The sun is high overhead as I step out of the trees, drop my pack and flop down on the grass, watching the wind send long ripples across the lake. Bear, my grey-muzzled companion, quenches his thirst in the cool water We've been hiking all day and while my legs and lungs feel the mileage, the thick pine canopy shielded me from the intense summer sun during the hike from the trailhead. Exposed now to its golden warmth, I feel languid and dreamy. We have all weekend to fish, I think to myself, as I close my eyes and drift off. I awake to see that Bear has started fishing without me.

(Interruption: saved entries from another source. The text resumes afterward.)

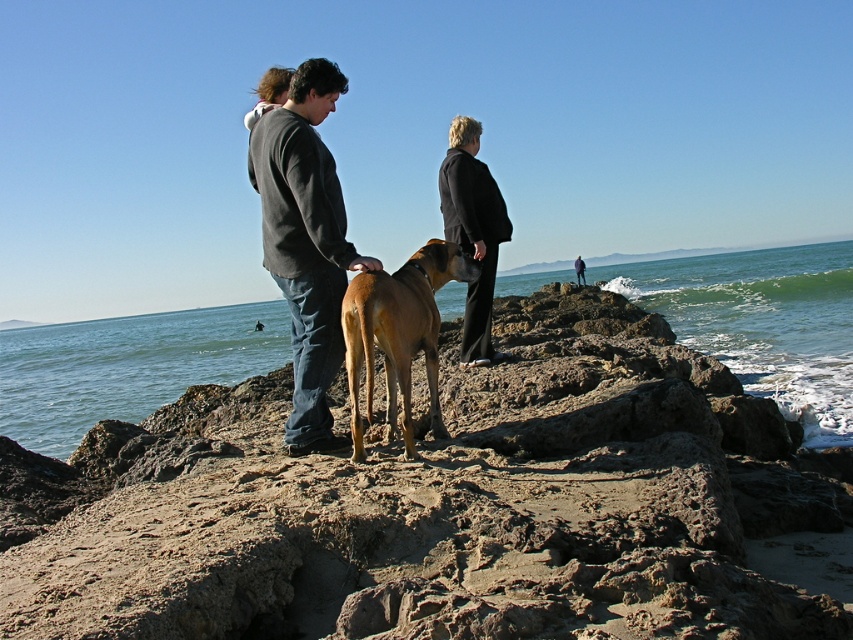 Question: Which of the following is the closest to the observer?

Choices:
 (A) dark blue jacket at center
 (B) brown rock at center
 (C) dark gray hoodie at center
 (D) brown fur dog at center

Answer: (B)

Question: Is clear blue water at center wider than dark gray hoodie at center?

Choices:
 (A) yes
 (B) no

Answer: (A)

Question: Among these points, which one is farthest from the camera?

Choices:
 (A) (477, 253)
 (B) (581, 276)
 (C) (299, 490)

Answer: (B)

Question: Is dark gray hoodie at center smaller than dark blue jacket at center?

Choices:
 (A) yes
 (B) no

Answer: (B)

Question: Is brown rock at center behind dark gray hoodie at center?

Choices:
 (A) yes
 (B) no

Answer: (B)

Question: Which object is closer to the camera taking this photo?

Choices:
 (A) clear blue water at center
 (B) dark gray hoodie at center

Answer: (B) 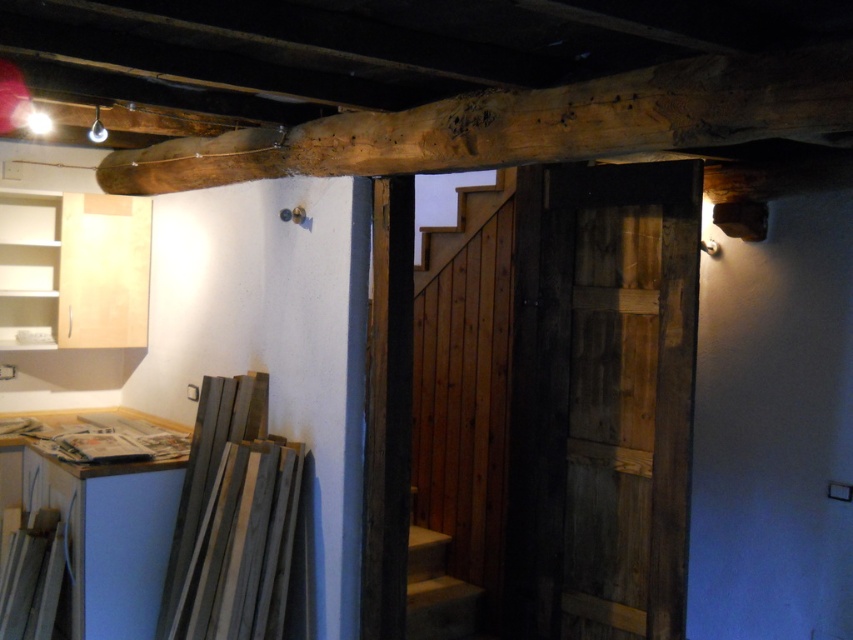 Question: Can you confirm if natural wood beam at upper center is positioned to the left of smooth concrete stairs at center?

Choices:
 (A) yes
 (B) no

Answer: (A)

Question: Which of the following is the closest to the observer?

Choices:
 (A) (218, 609)
 (B) (221, 172)
 (C) (463, 596)

Answer: (A)

Question: Does gray matte wood at lower left have a greater width compared to smooth concrete stairs at center?

Choices:
 (A) no
 (B) yes

Answer: (B)

Question: Which of the following is the farthest from the observer?

Choices:
 (A) (167, 189)
 (B) (267, 449)
 (C) (421, 600)

Answer: (A)

Question: Which of these objects is positioned farthest from the smooth concrete stairs at center?

Choices:
 (A) gray matte wood at lower left
 (B) natural wood beam at upper center

Answer: (B)

Question: Is natural wood beam at upper center to the right of gray matte wood at lower left from the viewer's perspective?

Choices:
 (A) no
 (B) yes

Answer: (B) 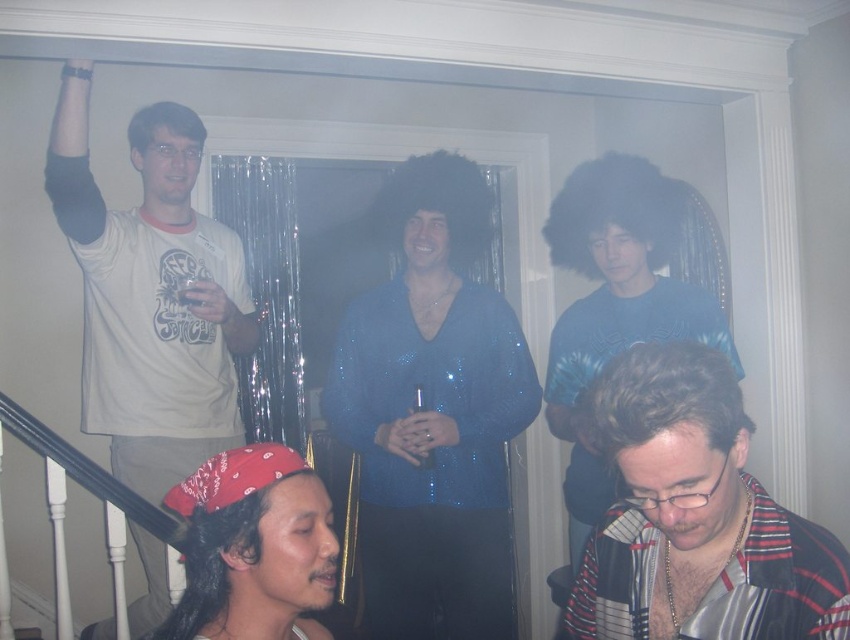 Is sparkly blue shirt at center to the left of striped fabric shirt at lower right from the viewer's perspective?

Yes, sparkly blue shirt at center is to the left of striped fabric shirt at lower right.

Is sparkly blue shirt at center smaller than striped fabric shirt at lower right?

No, sparkly blue shirt at center is not smaller than striped fabric shirt at lower right.

You are a GUI agent. You are given a task and a screenshot of the screen. Output one action in this format:
    pyautogui.click(x=<x>, y=<y>)
    Task: Click on the sparkly blue shirt at center
    The height and width of the screenshot is (640, 850).
    Given the screenshot: What is the action you would take?
    pyautogui.click(x=432, y=413)

The width and height of the screenshot is (850, 640). Find the location of `sparkly blue shirt at center`. sparkly blue shirt at center is located at coordinates (432, 413).

Find the location of a particular element. The height and width of the screenshot is (640, 850). white matte t-shirt at upper left is located at coordinates (151, 294).

Which of these two, white matte t-shirt at upper left or striped fabric shirt at lower right, stands taller?

white matte t-shirt at upper left

Image resolution: width=850 pixels, height=640 pixels. What do you see at coordinates (151, 294) in the screenshot? I see `white matte t-shirt at upper left` at bounding box center [151, 294].

Locate an element on the screen. This screenshot has height=640, width=850. white matte t-shirt at upper left is located at coordinates (151, 294).

Does point (486, 200) come farther from viewer compared to point (588, 368)?

Yes, point (486, 200) is farther from viewer.

Where is `sparkly blue shirt at center`? sparkly blue shirt at center is located at coordinates (432, 413). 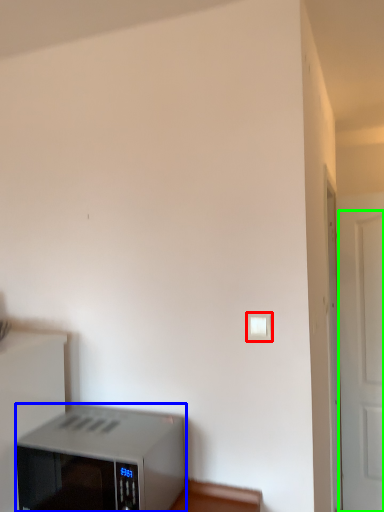 Question: Which object is the farthest from light switch (highlighted by a red box)? Choose among these: home appliance (highlighted by a blue box) or door (highlighted by a green box).

Choices:
 (A) home appliance
 (B) door

Answer: (B) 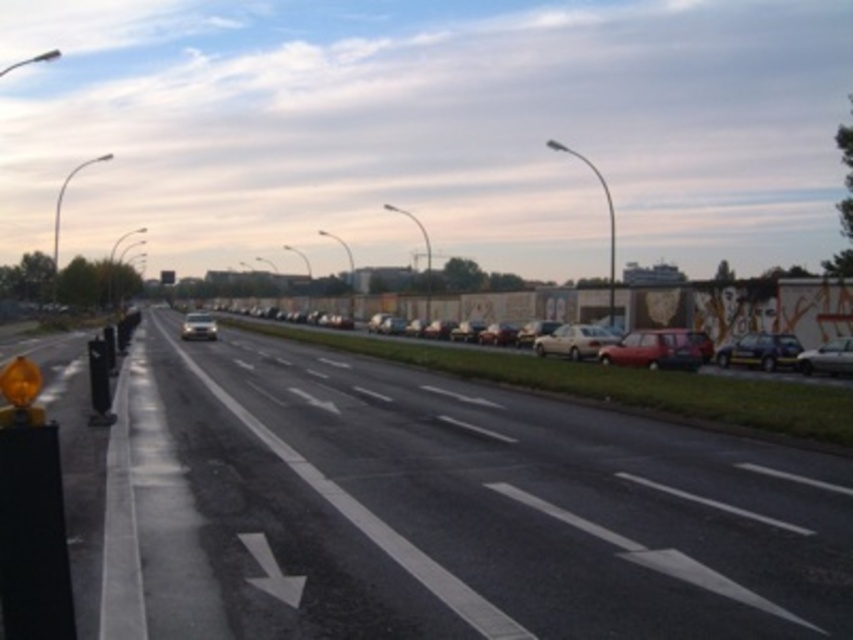 Consider the image. Between shiny red car at right and matte silver sedan at center, which one appears on the left side from the viewer's perspective?

matte silver sedan at center is more to the left.

Between shiny red car at right and matte silver sedan at center, which one is positioned lower?

shiny red car at right

Does point (645, 358) come closer to viewer compared to point (579, 337)?

Yes, it is.

Locate an element on the screen. shiny red car at right is located at coordinates (654, 349).

Which of these two, matte silver sedan at center or shiny silver sedan at right, stands shorter?

With less height is matte silver sedan at center.

Who is taller, matte silver sedan at center or shiny silver sedan at right?

shiny silver sedan at right

Where is `matte silver sedan at center`? matte silver sedan at center is located at coordinates (573, 340).

Is metallic silver car at center taller than matte silver sedan at center?

Indeed, metallic silver car at center has a greater height compared to matte silver sedan at center.

Who is shorter, metallic silver car at center or matte silver sedan at center?

matte silver sedan at center

Image resolution: width=853 pixels, height=640 pixels. Describe the element at coordinates (776, 376) in the screenshot. I see `metallic silver car at center` at that location.

At what (x,y) coordinates should I click in order to perform the action: click on metallic silver car at center. Please return your answer as a coordinate pair (x, y). The height and width of the screenshot is (640, 853). Looking at the image, I should click on (776, 376). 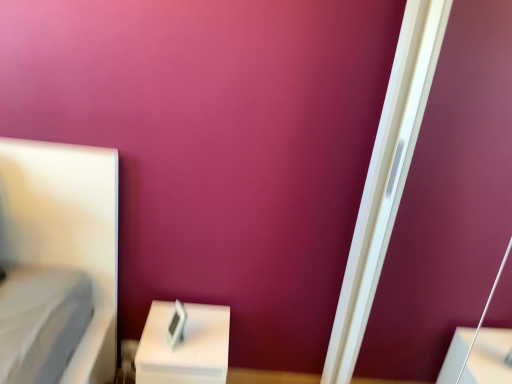 The height and width of the screenshot is (384, 512). What do you see at coordinates (386, 178) in the screenshot?
I see `white glossy screen door at right` at bounding box center [386, 178].

This screenshot has width=512, height=384. In order to click on white glossy screen door at right in this screenshot , I will do `click(386, 178)`.

You are a GUI agent. You are given a task and a screenshot of the screen. Output one action in this format:
    pyautogui.click(x=<x>, y=<y>)
    Task: Click on the white plastic clock at lower center
    This screenshot has width=512, height=384.
    Given the screenshot: What is the action you would take?
    pyautogui.click(x=184, y=346)

Describe the element at coordinates (184, 346) in the screenshot. I see `white plastic clock at lower center` at that location.

You are a GUI agent. You are given a task and a screenshot of the screen. Output one action in this format:
    pyautogui.click(x=<x>, y=<y>)
    Task: Click on the white glossy screen door at right
    
    Given the screenshot: What is the action you would take?
    pyautogui.click(x=386, y=178)

Considering the positions of objects white plastic clock at lower center and white glossy screen door at right in the image provided, who is more to the right, white plastic clock at lower center or white glossy screen door at right?

white glossy screen door at right is more to the right.

Is white plastic clock at lower center further to the viewer compared to white glossy screen door at right?

Yes, white plastic clock at lower center is behind white glossy screen door at right.

Which is closer, (167, 308) or (407, 43)?

Positioned in front is point (407, 43).

From the image's perspective, which object appears higher, white plastic clock at lower center or white glossy screen door at right?

white glossy screen door at right, from the image's perspective.

From a real-world perspective, which is physically above, white plastic clock at lower center or white glossy screen door at right?

white glossy screen door at right.

Can you confirm if white plastic clock at lower center is wider than white glossy screen door at right?

Yes.

Is white plastic clock at lower center shorter than white glossy screen door at right?

Indeed, white plastic clock at lower center has a lesser height compared to white glossy screen door at right.

Can you confirm if white plastic clock at lower center is smaller than white glossy screen door at right?

Yes, white plastic clock at lower center is smaller than white glossy screen door at right.

From the picture: Could white glossy screen door at right be considered to be inside white plastic clock at lower center?

No, white glossy screen door at right is not surrounded by white plastic clock at lower center.

Is white plastic clock at lower center far from white glossy screen door at right?

No.

Is white plastic clock at lower center looking in the opposite direction of white glossy screen door at right?

No.

What's the angular difference between white plastic clock at lower center and white glossy screen door at right's facing directions?

They differ by 90.1 degrees in their facing directions.

Image resolution: width=512 pixels, height=384 pixels. In the image, there is a white plastic clock at lower center. What are the coordinates of `screen door above it (from the image's perspective)` in the screenshot? It's located at (386, 178).

Which object is positioned more to the right, white glossy screen door at right or white plastic clock at lower center?

white glossy screen door at right.

Is white glossy screen door at right in front of or behind white plastic clock at lower center in the image?

white glossy screen door at right is in front of white plastic clock at lower center.

Which is closer, (400, 201) or (165, 311)?

Point (400, 201) is positioned closer to the camera compared to point (165, 311).

From the image's perspective, is white glossy screen door at right on top of white plastic clock at lower center?

Yes.

From a real-world perspective, is white glossy screen door at right positioned above or below white plastic clock at lower center?

From a real-world perspective, white glossy screen door at right is physically above white plastic clock at lower center.

Considering the sizes of objects white glossy screen door at right and white plastic clock at lower center in the image provided, who is thinner, white glossy screen door at right or white plastic clock at lower center?

white glossy screen door at right.

Considering the sizes of white glossy screen door at right and white plastic clock at lower center in the image, is white glossy screen door at right taller or shorter than white plastic clock at lower center?

Clearly, white glossy screen door at right is taller compared to white plastic clock at lower center.

Does white glossy screen door at right have a smaller size compared to white plastic clock at lower center?

No.

Is white glossy screen door at right not inside white plastic clock at lower center?

white glossy screen door at right lies outside white plastic clock at lower center's area.

Is white glossy screen door at right far away from white plastic clock at lower center?

No, white glossy screen door at right is not far away from white plastic clock at lower center.

Is white glossy screen door at right facing towards white plastic clock at lower center?

Yes, white glossy screen door at right is aimed at white plastic clock at lower center.

How many degrees apart are the facing directions of white glossy screen door at right and white plastic clock at lower center?

white glossy screen door at right and white plastic clock at lower center are facing 90.1 degrees away from each other.

You are a GUI agent. You are given a task and a screenshot of the screen. Output one action in this format:
    pyautogui.click(x=<x>, y=<y>)
    Task: Click on the furniture located underneath the white glossy screen door at right (from a real-world perspective)
    The width and height of the screenshot is (512, 384).
    Given the screenshot: What is the action you would take?
    pyautogui.click(x=184, y=346)

You are a GUI agent. You are given a task and a screenshot of the screen. Output one action in this format:
    pyautogui.click(x=<x>, y=<y>)
    Task: Click on the screen door in front of the white plastic clock at lower center
    The image size is (512, 384).
    Given the screenshot: What is the action you would take?
    pyautogui.click(x=386, y=178)

Identify the location of furniture behind the white glossy screen door at right. This screenshot has width=512, height=384. (184, 346). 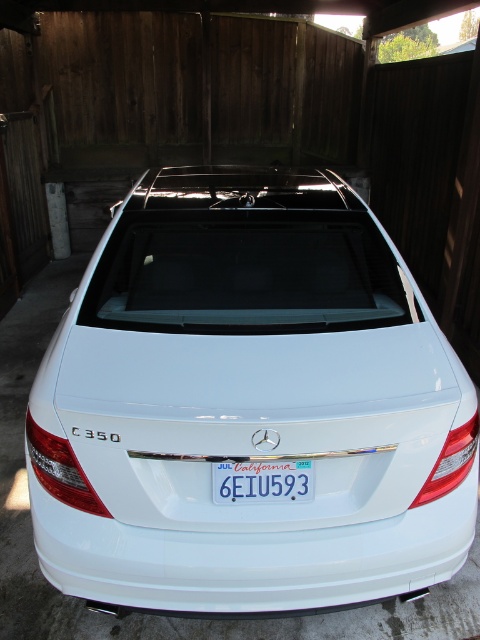 Who is higher up, white glossy sedan at center or blue metallic license plate at center?

white glossy sedan at center

Image resolution: width=480 pixels, height=640 pixels. Describe the element at coordinates (249, 404) in the screenshot. I see `white glossy sedan at center` at that location.

Between point (148, 275) and point (294, 486), which one is positioned behind?

Point (148, 275)

You are a GUI agent. You are given a task and a screenshot of the screen. Output one action in this format:
    pyautogui.click(x=<x>, y=<y>)
    Task: Click on the white glossy sedan at center
    This screenshot has height=640, width=480.
    Given the screenshot: What is the action you would take?
    pyautogui.click(x=249, y=404) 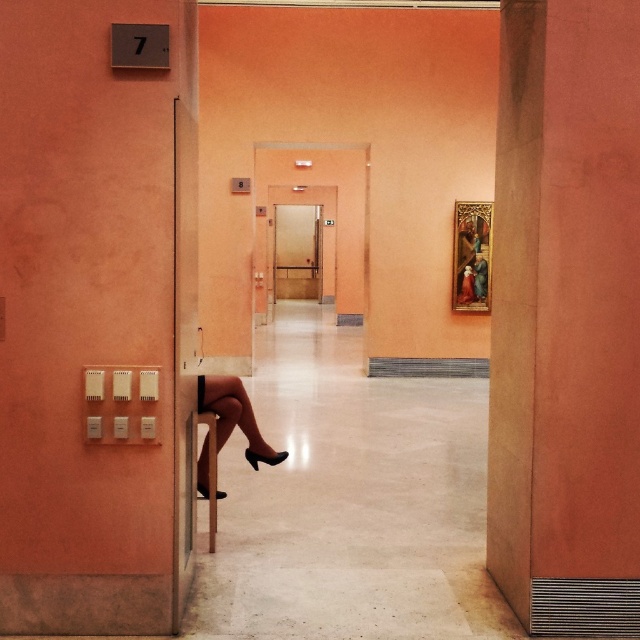 Between smooth orange wall at center and matte black legs at lower left, which one appears on the right side from the viewer's perspective?

smooth orange wall at center is more to the right.

Which is behind, point (632, 472) or point (276, 454)?

Point (276, 454)

Is point (588, 173) farther from camera compared to point (280, 456)?

No, (588, 173) is closer to viewer.

At what (x,y) coordinates should I click in order to perform the action: click on smooth orange wall at center. Please return your answer as a coordinate pair (x, y). This screenshot has height=640, width=640. Looking at the image, I should click on [x=566, y=317].

Based on the photo, is smooth orange wall at center to the right of metallic elevator at center from the viewer's perspective?

Correct, you'll find smooth orange wall at center to the right of metallic elevator at center.

Which of these two, smooth orange wall at center or metallic elevator at center, stands taller?

With more height is smooth orange wall at center.

Is point (497, 362) positioned after point (307, 211)?

No.

Identify the location of smooth orange wall at center. (566, 317).

Does metallic elevator at center appear on the left side of matte black legs at lower left?

Indeed, metallic elevator at center is positioned on the left side of matte black legs at lower left.

Is metallic elevator at center taller than matte black legs at lower left?

Indeed, metallic elevator at center has a greater height compared to matte black legs at lower left.

Who is more distant from viewer, (x=316, y=256) or (x=220, y=420)?

The point (x=316, y=256) is more distant.

Locate an element on the screen. The image size is (640, 640). metallic elevator at center is located at coordinates (298, 252). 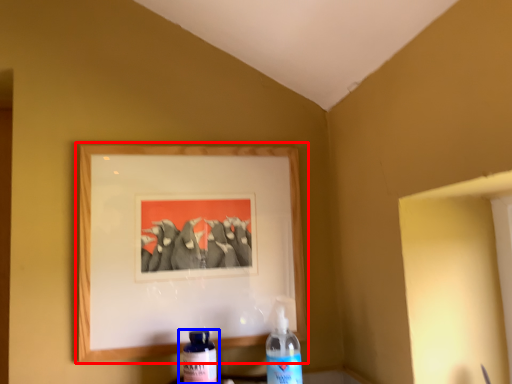 Question: Which object appears closest to the camera in this image, picture frame (highlighted by a red box) or bottle (highlighted by a blue box)?

Choices:
 (A) picture frame
 (B) bottle

Answer: (B) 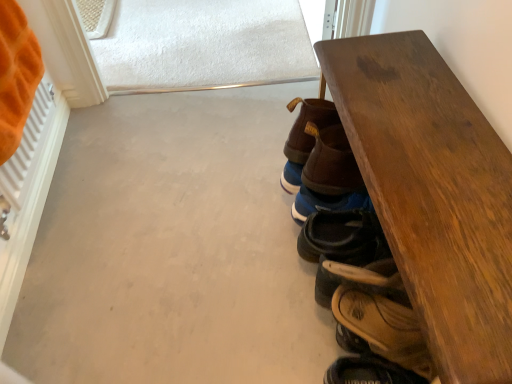 Question: Is wooden table at right positioned before brown leather sandal at lower right, which ranks as the 4th footwear in top-to-bottom order?

Choices:
 (A) yes
 (B) no

Answer: (A)

Question: Considering the relative sizes of wooden table at right and brown leather sandal at lower right, which ranks as the 4th footwear in top-to-bottom order, in the image provided, is wooden table at right taller than brown leather sandal at lower right, which ranks as the 4th footwear in top-to-bottom order,?

Choices:
 (A) yes
 (B) no

Answer: (A)

Question: Is wooden table at right not within brown leather sandal at lower right, acting as the 1th footwear starting from the bottom?

Choices:
 (A) no
 (B) yes

Answer: (B)

Question: Is wooden table at right oriented away from brown leather sandal at lower right, acting as the 1th footwear starting from the bottom?

Choices:
 (A) no
 (B) yes

Answer: (B)

Question: Is wooden table at right positioned behind brown leather sandal at lower right, which ranks as the 4th footwear in top-to-bottom order?

Choices:
 (A) yes
 (B) no

Answer: (B)

Question: In the image, is brown leather sandal at lower right, which ranks as the 4th footwear in top-to-bottom order, on the left side or the right side of wooden table at right?

Choices:
 (A) right
 (B) left

Answer: (B)

Question: From a real-world perspective, is brown leather sandal at lower right, which ranks as the 4th footwear in top-to-bottom order, physically located above or below wooden table at right?

Choices:
 (A) below
 (B) above

Answer: (A)

Question: Is point (431, 362) closer or farther from the camera than point (444, 299)?

Choices:
 (A) farther
 (B) closer

Answer: (A)

Question: Considering the positions of brown leather sandal at lower right, acting as the 1th footwear starting from the bottom, and wooden table at right in the image, is brown leather sandal at lower right, acting as the 1th footwear starting from the bottom, wider or thinner than wooden table at right?

Choices:
 (A) thin
 (B) wide

Answer: (A)

Question: Would you say wooden table at right is inside or outside leather sandal at lower right, the third footwear positioned from the top?

Choices:
 (A) inside
 (B) outside

Answer: (B)

Question: From their relative heights in the image, would you say wooden table at right is taller or shorter than leather sandal at lower right, which is the second footwear from bottom to top?

Choices:
 (A) tall
 (B) short

Answer: (A)

Question: Is wooden table at right in front of or behind leather sandal at lower right, which is the second footwear from bottom to top, in the image?

Choices:
 (A) behind
 (B) front

Answer: (B)

Question: From a real-world perspective, is wooden table at right physically located above or below leather sandal at lower right, the third footwear positioned from the top?

Choices:
 (A) above
 (B) below

Answer: (B)

Question: In the image, is brown leather sandal at lower right, which ranks as the 4th footwear in top-to-bottom order, on the left side or the right side of brown leather shoe at center, marked as the first footwear in a top-to-bottom arrangement?

Choices:
 (A) left
 (B) right

Answer: (B)

Question: From the image's perspective, is brown leather sandal at lower right, which ranks as the 4th footwear in top-to-bottom order, positioned above or below brown leather shoe at center, marked as the first footwear in a top-to-bottom arrangement?

Choices:
 (A) above
 (B) below

Answer: (B) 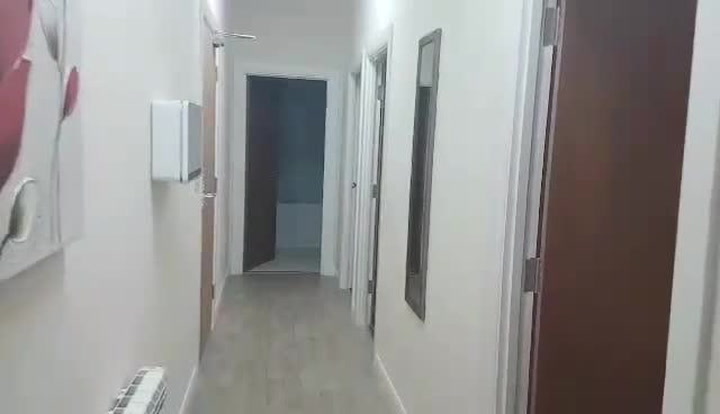 Locate an element on the screen. The width and height of the screenshot is (720, 414). door frame is located at coordinates (510, 396), (516, 207), (533, 60), (366, 38), (361, 192), (392, 29), (320, 75), (261, 77), (327, 209), (240, 196).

He is stalking the shallows, ears perked forward, his head snapping left and right as slick cutthroats dart away at his approach. I can t help but smile. This is exactly why we hiked for five hours, climbing 4,000 feet, to fish this remote alpine lake. Nobody's here to complain about him spooking the fish.


"Fishing is one of those outdoor activities that actually fosters epiphanies"

A few weeks earlier we'd taken a trip to the Beaverhead River near Dillon, Montana. The spot I'd chosen was a popular one and before long there were fishermen lined up at uncomfortably close intervals over the entire 200-yard stretch of water. I squeezed into a good spot and had just hooked a nice rainbow when I heard an angry voice behind me.

"I'm gonna kick that damn dog," came the gruff proclamation, and I turned to see a heavyset man wading toward the bank, where Bear had his nose buried in the man's gear, searching for whatever it is dogs always search for in piles of human stuff. I intentionally broke off my fish (a painful high country.